Isn’t dear Adela Sellingworth delightful? She looked like a wonderful antique in that Italian frame. I love every line in her face and would give my best bronze to have white hair like hers. But somehow I am almost glad she didn’t fall to the Cafe Royal. She is right. It is too Georgian for her. She is, as she says, definitely Edwardian and would scarcely understand the new jargon which comes as easily as how d’you do to our lips.
By the way, coming out of the Cafe Royal last night I saw a living bronze.—Yours,
BERYL VAN TUYN.
This note half amused and half irritated Craven on a first reading. On a second reading irritation predominated in him. Miss Van Tuyn’s determined relegation of Lady Sellingworth to the past seemed somehow to strike at him, to make him—or to intend to make him—ridiculous; and her deliberate classing of him with herself in the underlined “our” seemed rather like an attempt to assert authority, the authority of youth over him. But no doubt this was very natural. Craven was quite sure that Miss Van Tuyn cared nothing about him. But he was a not disagreeable and quite presentable young man; he had looked into her violet eyes, had pressed her hand, had held it longer than was at all necessary, had in fact shown that he was just a young man and easily susceptible; and so she did not choose to let an elderly woman take possession of him even for an hour without sharpening a weapon or two and bringing them into use.
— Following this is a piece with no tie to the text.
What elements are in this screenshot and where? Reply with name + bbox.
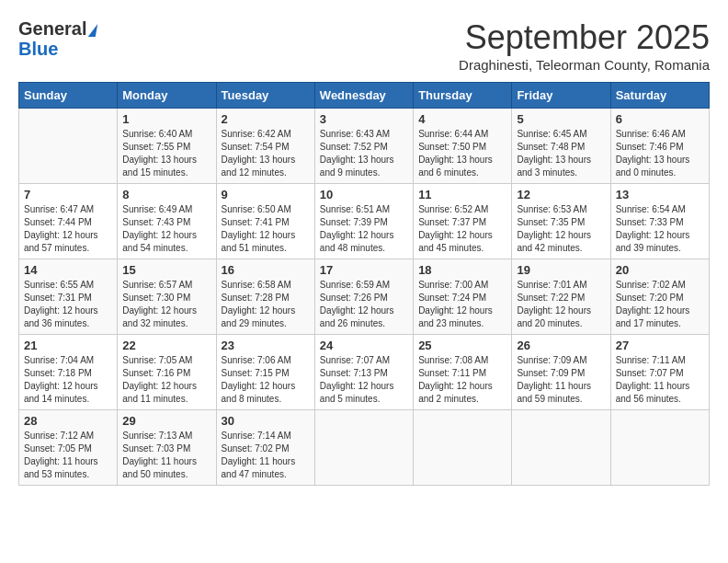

No wonder that men are conceited when women so swiftly take up arms on their account!
For a moment Craven almost disliked Miss Van Tuyn, and made up his mind that there would be no “next time” for him in Soho while she was in London. He knew that whenever they met he would feel her attraction; but he now classed it with those attractions of the past which were disgustingly explicable, and which just recently he had learnt to understand in a way that was almost old.
Was he putting on horn spectacles while his eyesight was still unimpaired? He felt doubtful, almost confused for a moment. Was his new feeling for Lady Sellingworth subtly pulling him away from his youth? Where was he going? Perhaps this new sensation of movement was only deceptive; perhaps he was not on the way to an unknown region. For a moment he wished that he could talk freely, openly, with some understanding friend, a man of course. But though he had plenty of men friends he could not think of one he would be able to confide his present feelings to.
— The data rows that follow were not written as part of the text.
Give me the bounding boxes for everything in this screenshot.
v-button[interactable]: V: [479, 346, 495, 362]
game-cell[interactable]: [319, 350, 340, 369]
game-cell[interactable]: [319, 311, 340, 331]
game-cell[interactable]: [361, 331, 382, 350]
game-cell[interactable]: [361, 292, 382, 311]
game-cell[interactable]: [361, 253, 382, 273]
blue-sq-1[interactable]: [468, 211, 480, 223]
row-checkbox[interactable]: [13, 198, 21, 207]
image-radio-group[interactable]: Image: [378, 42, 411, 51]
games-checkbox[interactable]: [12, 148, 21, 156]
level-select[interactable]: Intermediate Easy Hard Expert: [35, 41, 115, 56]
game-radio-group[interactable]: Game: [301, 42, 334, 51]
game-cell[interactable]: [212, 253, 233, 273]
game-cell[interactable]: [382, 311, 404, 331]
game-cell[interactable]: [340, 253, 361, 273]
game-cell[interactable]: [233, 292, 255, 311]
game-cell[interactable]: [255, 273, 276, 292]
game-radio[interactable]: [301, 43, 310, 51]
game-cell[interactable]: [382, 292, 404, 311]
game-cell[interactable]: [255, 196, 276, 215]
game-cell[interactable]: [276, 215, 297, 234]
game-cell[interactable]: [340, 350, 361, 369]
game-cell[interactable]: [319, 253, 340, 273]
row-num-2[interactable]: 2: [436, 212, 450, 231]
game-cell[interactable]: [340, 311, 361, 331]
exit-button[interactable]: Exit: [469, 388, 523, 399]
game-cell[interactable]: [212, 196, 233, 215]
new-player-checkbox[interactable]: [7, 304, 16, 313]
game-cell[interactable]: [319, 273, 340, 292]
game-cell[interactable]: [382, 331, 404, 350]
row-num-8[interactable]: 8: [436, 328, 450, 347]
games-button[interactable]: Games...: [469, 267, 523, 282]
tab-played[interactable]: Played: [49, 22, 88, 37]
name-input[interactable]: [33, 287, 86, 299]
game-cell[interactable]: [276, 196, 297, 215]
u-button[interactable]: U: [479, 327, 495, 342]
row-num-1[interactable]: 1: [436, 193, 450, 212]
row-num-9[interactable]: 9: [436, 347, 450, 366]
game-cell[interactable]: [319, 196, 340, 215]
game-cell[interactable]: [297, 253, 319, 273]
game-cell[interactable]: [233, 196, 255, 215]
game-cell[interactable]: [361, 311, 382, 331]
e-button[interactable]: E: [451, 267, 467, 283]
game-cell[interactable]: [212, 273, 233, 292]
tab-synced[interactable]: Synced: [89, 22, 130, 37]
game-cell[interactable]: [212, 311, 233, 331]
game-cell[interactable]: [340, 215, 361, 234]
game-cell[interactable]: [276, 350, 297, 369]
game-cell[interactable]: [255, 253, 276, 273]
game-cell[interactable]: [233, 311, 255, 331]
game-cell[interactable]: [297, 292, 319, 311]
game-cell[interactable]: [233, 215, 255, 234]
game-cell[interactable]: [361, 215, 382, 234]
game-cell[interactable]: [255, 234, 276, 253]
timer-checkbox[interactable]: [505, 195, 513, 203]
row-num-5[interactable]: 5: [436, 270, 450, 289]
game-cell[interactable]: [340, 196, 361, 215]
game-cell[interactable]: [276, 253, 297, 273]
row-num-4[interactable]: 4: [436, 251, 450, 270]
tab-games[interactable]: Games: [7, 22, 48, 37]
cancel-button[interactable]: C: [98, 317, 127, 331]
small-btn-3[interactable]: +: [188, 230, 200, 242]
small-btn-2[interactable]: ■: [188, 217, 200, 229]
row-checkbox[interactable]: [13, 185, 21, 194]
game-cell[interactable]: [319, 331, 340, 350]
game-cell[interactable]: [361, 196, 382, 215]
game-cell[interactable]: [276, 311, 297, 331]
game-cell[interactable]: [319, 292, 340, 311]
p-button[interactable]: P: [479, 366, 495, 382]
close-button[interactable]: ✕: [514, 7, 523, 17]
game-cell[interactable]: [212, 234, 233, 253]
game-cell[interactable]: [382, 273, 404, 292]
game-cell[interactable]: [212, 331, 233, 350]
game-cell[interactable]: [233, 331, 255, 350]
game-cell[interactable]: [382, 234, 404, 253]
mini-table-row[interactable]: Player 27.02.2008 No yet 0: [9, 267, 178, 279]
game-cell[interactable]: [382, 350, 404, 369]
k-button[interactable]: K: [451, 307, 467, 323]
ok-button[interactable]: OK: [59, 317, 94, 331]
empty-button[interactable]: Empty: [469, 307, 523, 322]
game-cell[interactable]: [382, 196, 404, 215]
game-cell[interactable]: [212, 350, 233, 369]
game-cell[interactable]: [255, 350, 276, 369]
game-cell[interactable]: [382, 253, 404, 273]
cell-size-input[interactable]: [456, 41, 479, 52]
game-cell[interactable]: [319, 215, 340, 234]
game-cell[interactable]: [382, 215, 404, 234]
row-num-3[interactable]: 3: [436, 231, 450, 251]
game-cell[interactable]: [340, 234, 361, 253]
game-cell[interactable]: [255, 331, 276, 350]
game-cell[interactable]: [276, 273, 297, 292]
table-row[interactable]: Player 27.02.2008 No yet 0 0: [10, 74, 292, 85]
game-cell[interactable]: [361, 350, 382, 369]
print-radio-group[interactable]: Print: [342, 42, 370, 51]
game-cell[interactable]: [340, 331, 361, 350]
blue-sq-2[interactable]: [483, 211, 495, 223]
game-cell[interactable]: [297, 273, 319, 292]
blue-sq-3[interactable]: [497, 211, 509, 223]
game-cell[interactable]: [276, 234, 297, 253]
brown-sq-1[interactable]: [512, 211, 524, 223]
Already he began to realize the human ridicule which always attends upon any departure from what, according to the decision of all absolutely ordinary people, is strictly normal.
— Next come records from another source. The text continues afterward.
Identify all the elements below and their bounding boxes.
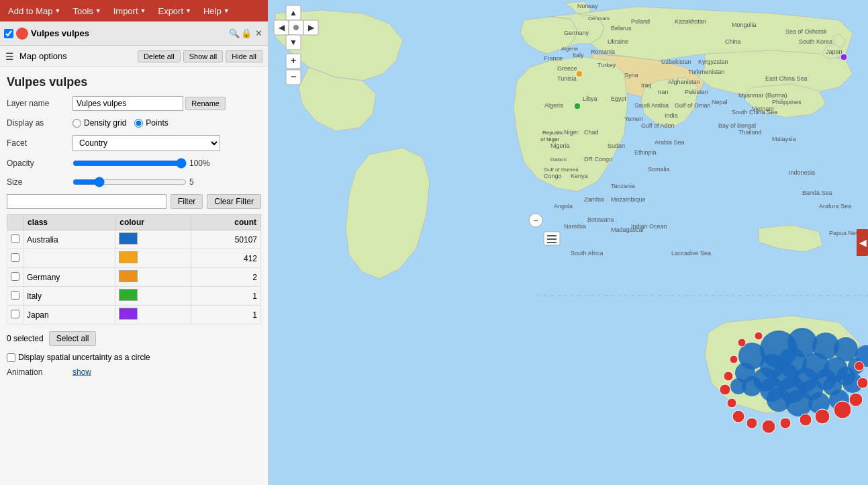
hide-all-button[interactable]: Hide all: [226, 50, 262, 62]
map-area[interactable]: Belarus Germany Ukraine Romania Poland K…: [269, 0, 868, 485]
add-to-map-button[interactable]: Add to Map ▼: [3, 3, 66, 19]
minus-control[interactable]: −: [529, 214, 542, 227]
svg-text:China: China: [725, 38, 741, 45]
svg-text:Yemen: Yemen: [624, 116, 643, 122]
animation-show-link[interactable]: show: [73, 367, 91, 377]
row-class-cell: Italy: [23, 287, 115, 306]
svg-text:India: India: [665, 112, 678, 119]
lock-layer-icon[interactable]: 🔒: [241, 28, 252, 39]
svg-text:+: +: [291, 55, 296, 66]
svg-rect-142: [547, 238, 557, 240]
row-checkbox[interactable]: [11, 234, 19, 243]
opacity-control: 100%: [73, 158, 261, 169]
layer-name-text: Vulpes vulpes: [31, 28, 226, 38]
density-grid-radio[interactable]: [73, 119, 81, 128]
svg-text:Belarus: Belarus: [611, 25, 632, 32]
svg-text:Angola: Angola: [554, 203, 573, 210]
select-all-button[interactable]: Select all: [49, 331, 97, 346]
row-class-cell: Japan: [23, 306, 115, 324]
import-button[interactable]: Import ▼: [108, 3, 152, 19]
density-grid-option[interactable]: Density grid: [73, 118, 126, 128]
svg-text:Chad: Chad: [584, 129, 599, 136]
tools-arrow-icon: ▼: [95, 7, 101, 14]
svg-point-117: [815, 409, 830, 424]
row-check-cell: [7, 268, 23, 287]
help-arrow-icon: ▼: [224, 7, 230, 14]
add-to-map-arrow-icon: ▼: [55, 7, 61, 14]
facet-select[interactable]: Country: [73, 135, 220, 151]
color-swatch[interactable]: [119, 289, 138, 301]
svg-point-78: [574, 103, 581, 109]
svg-text:Algeria: Algeria: [561, 46, 578, 52]
opacity-slider[interactable]: [73, 158, 187, 169]
filter-input[interactable]: [7, 194, 166, 209]
layer-icon: [16, 28, 28, 40]
zoom-to-layer-icon[interactable]: 🔍: [229, 28, 240, 39]
svg-point-123: [738, 339, 746, 347]
svg-text:Gulf of Guinea: Gulf of Guinea: [544, 167, 579, 173]
display-as-label: Display as: [7, 118, 67, 128]
row-check-cell: [7, 249, 23, 268]
facet-row: Facet Country: [0, 132, 268, 154]
row-color-cell[interactable]: [115, 249, 191, 268]
color-swatch[interactable]: [119, 232, 138, 245]
col-header-colour: colour: [115, 215, 191, 230]
table-row: Japan1: [7, 306, 261, 324]
row-check-cell: [7, 306, 23, 324]
filter-button[interactable]: Filter: [171, 194, 203, 209]
svg-text:Tanzania: Tanzania: [611, 183, 635, 189]
size-value: 5: [189, 177, 194, 187]
svg-text:South Korea: South Korea: [799, 38, 832, 45]
map-svg: Belarus Germany Ukraine Romania Poland K…: [269, 0, 868, 485]
svg-text:of Niger: of Niger: [540, 136, 559, 142]
color-swatch[interactable]: [119, 270, 138, 282]
svg-text:Congo: Congo: [544, 173, 562, 179]
selection-row: 0 selected Select all: [0, 327, 268, 350]
export-button[interactable]: Export ▼: [152, 3, 197, 19]
layer-visibility-checkbox[interactable]: [4, 29, 13, 38]
row-color-cell[interactable]: [115, 268, 191, 287]
svg-rect-143: [547, 242, 557, 243]
size-slider[interactable]: [73, 177, 187, 187]
row-color-cell[interactable]: [115, 287, 191, 306]
spatial-row: Display spatial uncertainty as a circle: [0, 350, 268, 365]
layer-name-row: Layer name Rename: [0, 93, 268, 114]
svg-text:−: −: [533, 216, 538, 225]
layers-icon[interactable]: [544, 232, 560, 245]
size-row: Size 5: [0, 173, 268, 191]
size-label: Size: [7, 177, 67, 187]
row-checkbox[interactable]: [11, 291, 19, 300]
color-swatch[interactable]: [119, 251, 138, 263]
layer-name-input[interactable]: [73, 96, 183, 111]
spatial-uncertainty-label[interactable]: Display spatial uncertainty as a circle: [7, 353, 150, 362]
delete-layer-icon[interactable]: ✕: [253, 28, 264, 39]
row-checkbox[interactable]: [11, 310, 19, 318]
delete-all-button[interactable]: Delete all: [138, 50, 181, 62]
rename-button[interactable]: Rename: [185, 97, 226, 110]
tools-button[interactable]: Tools ▼: [67, 3, 106, 19]
svg-text:Algeria: Algeria: [544, 102, 563, 109]
layer-name-form-label: Layer name: [7, 99, 67, 108]
help-button[interactable]: Help ▼: [198, 3, 235, 19]
svg-text:Mozambique: Mozambique: [611, 196, 646, 203]
spatial-uncertainty-checkbox[interactable]: [7, 353, 15, 362]
svg-text:Nepal: Nepal: [712, 99, 728, 105]
svg-text:Arabia Sea: Arabia Sea: [655, 139, 685, 146]
row-color-cell[interactable]: [115, 230, 191, 249]
svg-text:Uzbekistan: Uzbekistan: [661, 58, 691, 65]
row-check-cell: [7, 230, 23, 249]
row-checkbox[interactable]: [11, 253, 19, 262]
show-all-button[interactable]: Show all: [183, 50, 224, 62]
row-color-cell[interactable]: [115, 306, 191, 324]
svg-text:Saudi Arabia: Saudi Arabia: [634, 102, 669, 109]
help-label: Help: [203, 6, 222, 16]
points-radio[interactable]: [134, 119, 143, 128]
size-control: 5: [73, 177, 261, 187]
svg-text:Gabon: Gabon: [550, 157, 567, 163]
color-swatch[interactable]: [119, 308, 138, 320]
points-option[interactable]: Points: [134, 118, 168, 128]
add-to-map-label: Add to Map: [8, 6, 53, 16]
clear-filter-button[interactable]: Clear Filter: [207, 194, 261, 209]
collapse-panel-button[interactable]: ◀: [857, 229, 868, 256]
row-checkbox[interactable]: [11, 272, 19, 281]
Everybody would understand and approve if he were to fall desperately in love with Beryl Van Tuyn; but if he were to prefer a great friendship with Lady Sellingworth to a love affair with her youthful and beautiful friend no one would understand, and everybody would be ready to laugh and condemn.
He knew this and yet he felt obstinate, mulish almost, as he sat down to reply non-committally to Miss Van Tuyn’s letter. It was only when he did this that he thought seriously about its last words.